“What if I was to tell you that a game of peek-a-boo could change the world?”
If the right experiences and environment are not provided to the child, it impairs the child’s development. That is not to say that negative experiences and an environment cannot be overcome – as the brain is resilient and constantly forming new neural connections as well as pruning old ones – but it is much more difficult.
All this is to say that the first five years of life are critical to healthy development.
What do we do to make the most of this short but critical window of time?
Scientists call it “serve and return”, which is essentially responsive and positive caregiving. Think of it like a game of Ping-Pong. When a baby communicates with a cry, they are “serving” – when a caregiver responds by cooing, making eye contact, offering gentle physical interaction, or otherwise responding positively, they are “returning”.
If a child is consistently ignored or given negative or inappropriate responses by their caregivers, their brain development may be impaired and the stress response triggered. (The stress response also negatively impacts brain development!)
The key word is “consistently.”
We all know that a child cannot have 100% of our attention 100% of the time (nor would that be healthy!).
But if we are honest with ourselves, we also know we can do better.
- We can put our phones and laptops down (and away, where the notifications and emails cannot distract us)
- Educational toys, screen time and games do not take the place of interactions with loving and caring adults
- Extracurricular activities and after school programs are not a substitute for the cognitive development supported by interactions with loving and caring adults.
- We can use “car-time” to talk to, sing to or with, or interact with our children
- We can intentionally and consistently spend one-on-one time with our child (or with each of our children)
- We can make eye contact; we can get down to their level while listening to and talking with them; we can give more hugs and snuggles and goodnight kisses; we can give more high-fives and back pats and gentle wrestling-matches.
- We can notice and be interested in what interests our child (looking at what they are looking at, asking questions, expressing interest and curiosity—instead of saying things that are often a substitute for truly listening–“Hmm.” “Really?” “That’s interesting.”)
- We can engage our child’s curiosity by sharing knowledge and using specific vocabulary (for example, “Do you see those clouds? They are called cirrus clouds and are made up of ice crystals!”
- We can “sportscast” (narrate) what we are doing as we go about our housework or caring for our child. “I am cooking dinner right now. First, I’m chopping the onions and the carrots.” Or, “It’s bath time! I’m going to take off your clothes so that you can get into the tub! Now it’s time to use soap to scrub all the dirt away!”
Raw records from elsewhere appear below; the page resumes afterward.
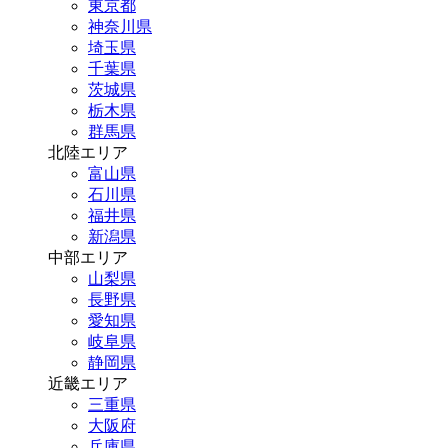
東京都
神奈川県
埼玉県
千葉県
茨城県
栃木県
群馬県
北陸エリア
富山県
石川県
福井県
新潟県
中部エリア
山梨県
長野県
愛知県
岐阜県
静岡県
近畿エリア
三重県
大阪府
兵庫県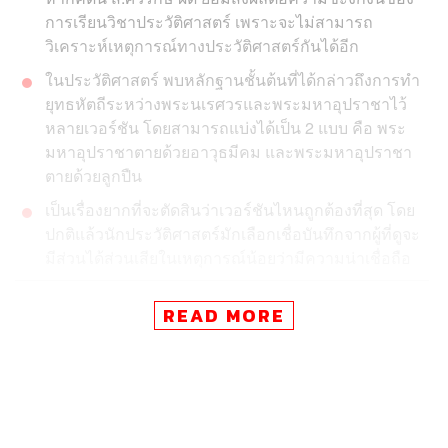
การเรียนวิชาประวัติศาสตร์ เพราะจะไม่สามารถ
วิเคราะห์เหตุการณ์ทางประวัติศาสตร์กันได้อีก
ในประวัติศาสตร์ พบหลักฐานชั้นต้นที่ได้กล่าวถึงการทำ
ยุทธหัตถีระหว่างพระนเรศวรและพระมหาอุปราชาไว้
หลายเวอร์ชัน โดยสามารถแบ่งได้เป็น 2 แบบ คือ พระ
มหาอุปราชาตายด้วยอาวุธมีคม และพระมหาอุปราชา
ตายด้วยลูกปืน
เป็นเรื่องยากที่จะตัดสินว่าเวอร์ชันไหนถูกต้องที่สุด โดย
ปกติแล้วนักประวัติศาสตร์มักเลือกเชื่อบันทึกจากผู้ที่ดูจะ
มีส่วนได้ส่วนเสียในเหตุการณ์น้อยว่ามีความน่าเชื่อถือ
จากการที่ ส.ศิวรักษ์ ถูกตั้งข้อหาในคดีหมิ่นเบื้องสูงสมเด็จ
READ MORE
พระนเรศวร ตามประมวลกฎหมายอาญามาตรา 112 นั้น
ย่อมสร้างความประหลาดใจให้กับสังคมไทยเป็นอย่างมาก
และถ้าหากคดีนี้ ส.ศิวรักษ์ ผิด ย่อมส่งผลต่อความชะงักงัน
ของการเรียนวิชาประวัติศาสตร์ เพราะจะไม่สามารถ
วิเคราะห์เหตุการณ์ทางประวัติศาสตร์กันได้อีก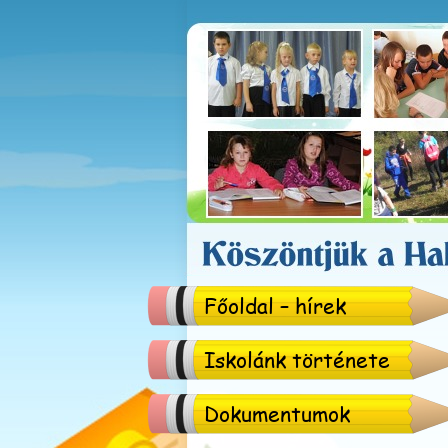
Főoldal – hírek
Iskolánk története
Dokumentumok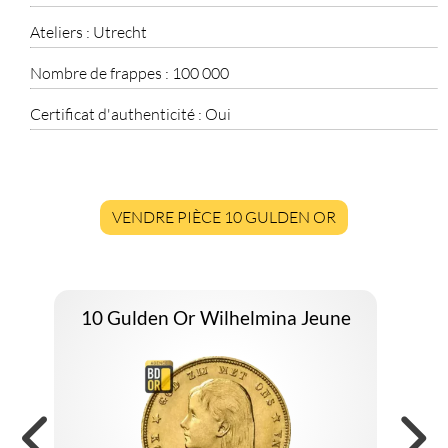
Ateliers :
Utrecht
Nombre de frappes :
100 000
Certificat d'authenticité :
Oui
VENDRE PIÈCE 10 GULDEN OR
10 Gulden Or Wilhelmina Jeune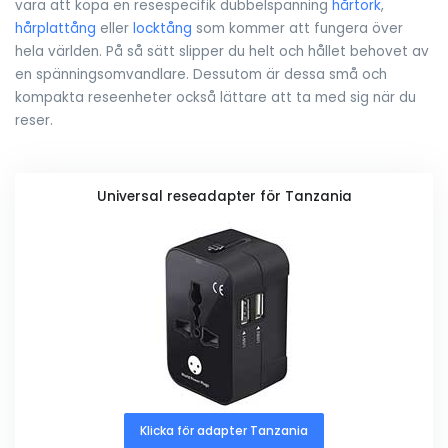
vara att köpa en resespecifik dubbelspänning
hårtork
,
hårplattång
eller
locktång
som kommer att fungera över
hela världen. På så sätt slipper du helt och hållet behovet av
en spänningsomvandlare. Dessutom är dessa små och
kompakta reseenheter också lättare att ta med sig när du
reser.
Universal reseadapter för Tanzania
Klicka för adapter Tanzania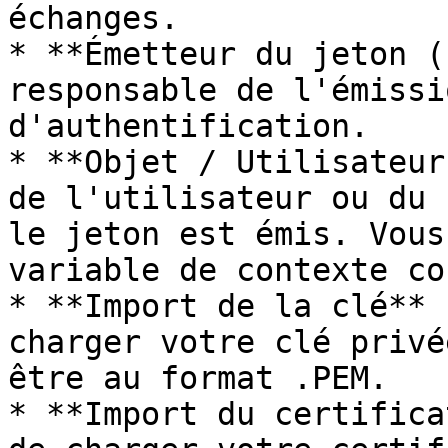
échanges.

* **Émetteur du jeton (
responsable de l'émissi
d'authentification.

* **Objet / Utilisateur
de l'utilisateur ou du 
le jeton est émis. Vous
variable de contexte co
* **Import de la clé** 
charger votre clé privé
être au format .PEM.

* **Import du certifica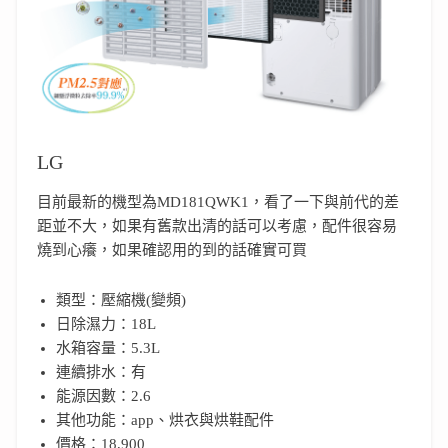
LG
目前最新的機型為MD181QWK1，看了一下與前代的差
距並不大，如果有舊款出清的話可以考慮，配件很容易
燒到心癢，如果確認用的到的話確實可買
類型：壓縮機(變頻)
日除濕力：18L
水箱容量：5.3L
連續排水：有
能源因數：2.6
其他功能：app、烘衣與烘鞋配件
價格：18,900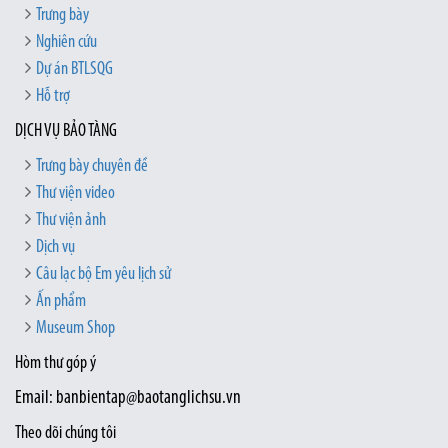
Trưng bày
Nghiên cứu
Dự án BTLSQG
Hỗ trợ
DỊCH VỤ BẢO TÀNG
Trưng bày chuyên đề
Thư viện video
Thư viện ảnh
Dịch vụ
Câu lạc bộ Em yêu lịch sử
Ấn phẩm
Museum Shop
Hòm thư góp ý
Email: banbientap@baotanglichsu.vn
Theo dõi chúng tôi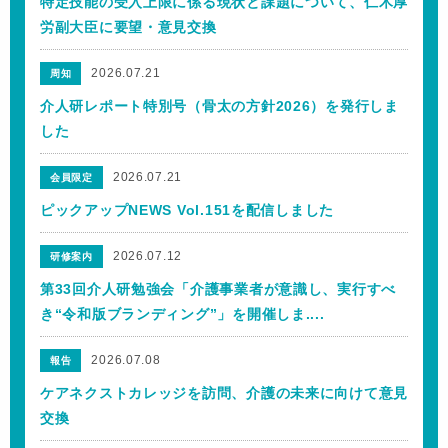
特定技能の受入上限に係る現状と課題について、仁木厚
労副大臣に要望・意見交換
2026.07.21
周知
介人研レポート特別号（骨太の方針2026）を発行しま
した
2026.07.21
会員限定
ピックアップNEWS Vol.151を配信しました
2026.07.12
研修案内
第33回介人研勉強会「介護事業者が意識し、実行すべ
き“令和版ブランディング”」を開催しま....
2026.07.08
報告
ケアネクストカレッジを訪問、介護の未来に向けて意見
交換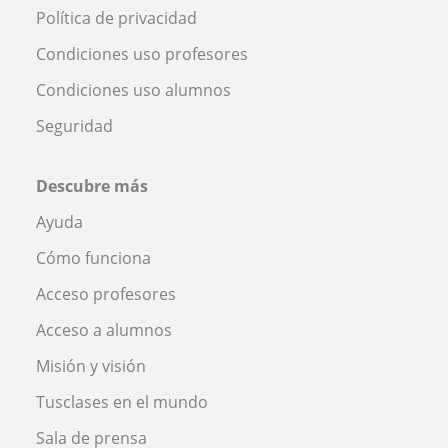
Política de privacidad
Condiciones uso profesores
Condiciones uso alumnos
Seguridad
Descubre más
Ayuda
Cómo funciona
Acceso profesores
Acceso a alumnos
Misión y visión
Tusclases en el mundo
Sala de prensa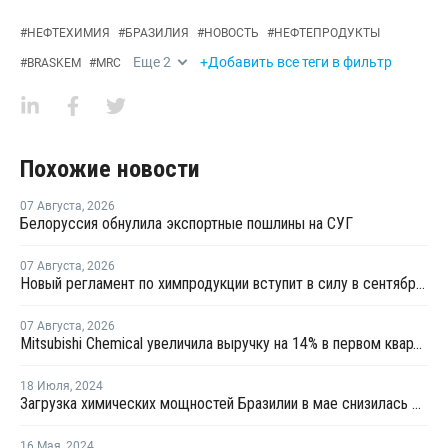
#
НЕФТЕХИМИЯ
#
БРАЗИЛИЯ
#
НОВОСТЬ
#
НЕФТЕПРОДУКТЫ
Еще
2
+Добавить все теги в фильтр
#
BRASKEM
#
MRC
Похожие новости
07 Августа
,
2026
Белоруссия обнулила экспортные пошлины на СУГ
07 Августа
,
2026
Новый регламент по химпродукции вступит в силу в сентябре 2027 года
07 Августа
,
2026
Mitsubishi Chemical увеличила выручку на 14% в первом квартале японского финансового года
18 Июля
,
2024
Загрузка химических мощностей Бразилии в мае снизилась до 58%
16 Мая
,
2024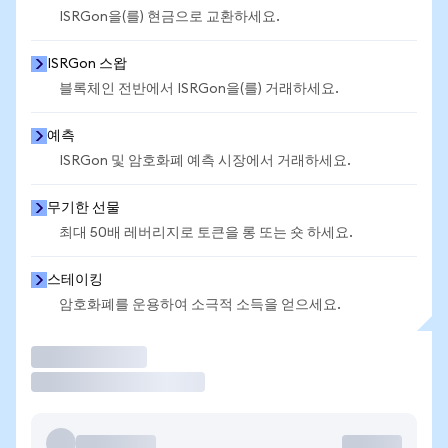
ISRGon을(를) 현금으로 교환하세요.
ISRGon 스왑
블록체인 전반에서 ISRGon을(를) 거래하세요.
예측
ISRGon 및 암호화폐 예측 시장에서 거래하세요.
무기한 선물
최대 50배 레버리지로 토큰을 롱 또는 숏 하세요.
스테이킹
암호화폐를 운용하여 소극적 소득을 얻으세요.
거래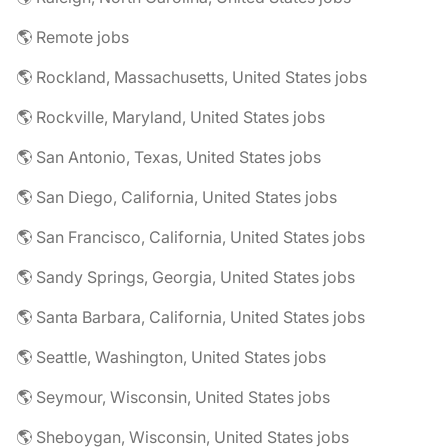
🌎 Remote jobs
🌎 Rockland, Massachusetts, United States jobs
🌎 Rockville, Maryland, United States jobs
🌎 San Antonio, Texas, United States jobs
🌎 San Diego, California, United States jobs
🌎 San Francisco, California, United States jobs
🌎 Sandy Springs, Georgia, United States jobs
🌎 Santa Barbara, California, United States jobs
🌎 Seattle, Washington, United States jobs
🌎 Seymour, Wisconsin, United States jobs
🌎 Sheboygan, Wisconsin, United States jobs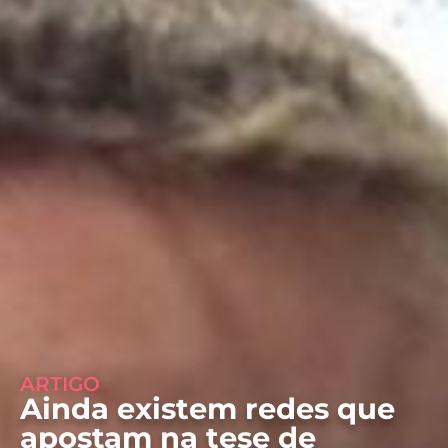
ARTIGO
Ainda existem redes que
apostam na tese de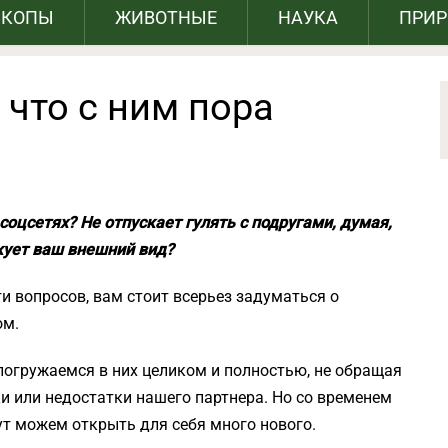
СКОПЫ
ЖИВОТНЫЕ
НАУКА
ПРИ
 что с ним пора
соцсетях? Не отпускает гулять с подругами, думая,
кует ваш внешний вид?
ти вопросов, вам стоит всерьез задуматься о
ом.
огружаемся в них целиком и полностью, не обращая
и или недостатки нашего партнера. Но со временем
ут можем открыть для себя много нового.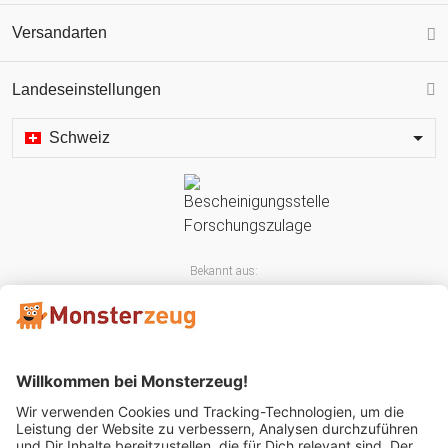
Versandarten
Landeseinstellungen
Schweiz
Bekannt aus:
- We can slow down and patiently wait for our children to form a response and reengage with us after we “return” their serve; to transition from one activity to another; to allow their minds to lead them.
- We can observe our children. “Returning” doesn’t always mean talking, which may actually draw our child’s attention to ourselves. It means noticing what a child is communicating with their words and actions.
- We can identify underlying causes of negative behavior. Instead of assuming our child’s negative behavior is from an ill-intent, we can ask ourselves, “Is my child hungry? Are they tired? Are they over-stimulated? Have I given them my undivided attention lately?”
As Molly Wright concluded, “Every moment together is an opportunity to connect, talk and play. Imagine the difference we could make if everyone everywhere did this. To us, the children, it’s so much more than a game. It’s our future.”